At fifty-three, Gioia has much to look back upon and much to look forward to. He has already accomplished enough for the entire lifetime of lesser souls. His most recent book of poetry, Interrogations at Noon, won the American Book Award. He has three new books: California Poetry From the Gold Rush to the Present, which Gioia co-edited with Chryss Yost and Jack Hicks; The Misread City: New Literary Los Angeles, which Gioia co-edited with Scott Timberg; and Barrier of a Common Language: An American Looks at Contemporary British Poetry, a book of essays.

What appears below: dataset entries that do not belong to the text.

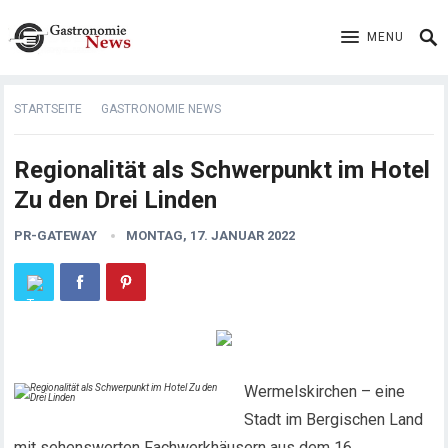
MENU
STARTSEITE
GASTRONOMIE NEWS
Regionalität als Schwerpunkt im Hotel
Zu den Drei Linden
PR-GATEWAY
MONTAG, 17. JANUAR 2022
Wermelskirchen – eine
Stadt im Bergischen Land
mit sehenswerten Fachwerkhäusern aus dem 16.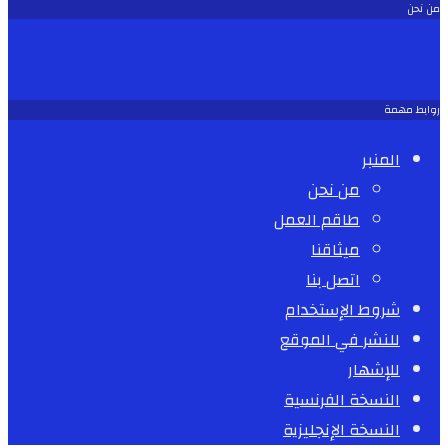
من نحن
روابط مهمة
المنبر
من نحن
طاقم العمل
ميثاقنا
اتصل بنا
شروط الإستخدام
للنشر في الموقع
للإشهار
النسخة الفرنسية
النسخة الإنجليزية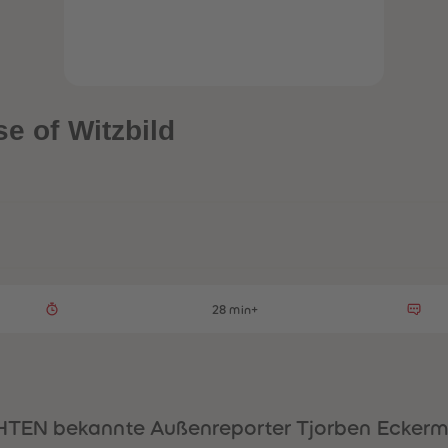
se of Witzbild
28 min+
TEN bekannte Außenreporter Tjorben Eckerma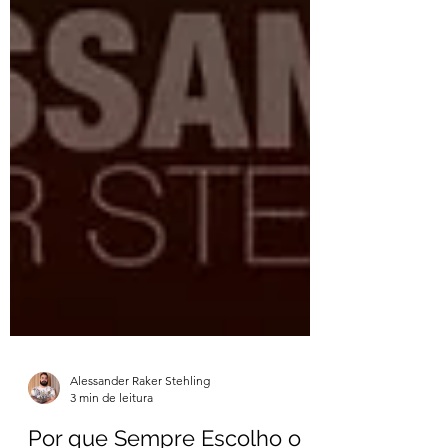
Alessander Raker Stehling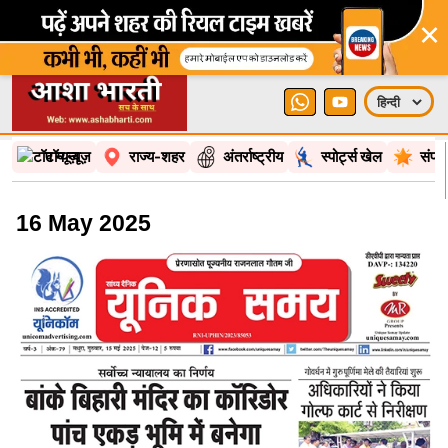
×
टॉप न्यूज़
राज्य-शहर
अंतर्राष्ट्रीय
स्पोर्ट्स खेल
संपा
16 May 2025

       On today’s show you are going to hear Dana Gioia reading his poem, “The Homecoming,” published in his 1991 book, The Gods of Winter. I won’t comment on the poem except to say that, though it is obviously a dramatic monologue--something spoken not by the poet himself but by an invented character--it is nevertheless a kind of “autobiography” turned round and backwards: not what Gioia is but what he isn’t; not the good man--the man of good intentions--but the evil man, the diabolical, the shadow self without whom the good man has nothing to define himself against. Dana Gioia is far from being the “speaker” of his poem, yet on today’s show you will hear him speaking it.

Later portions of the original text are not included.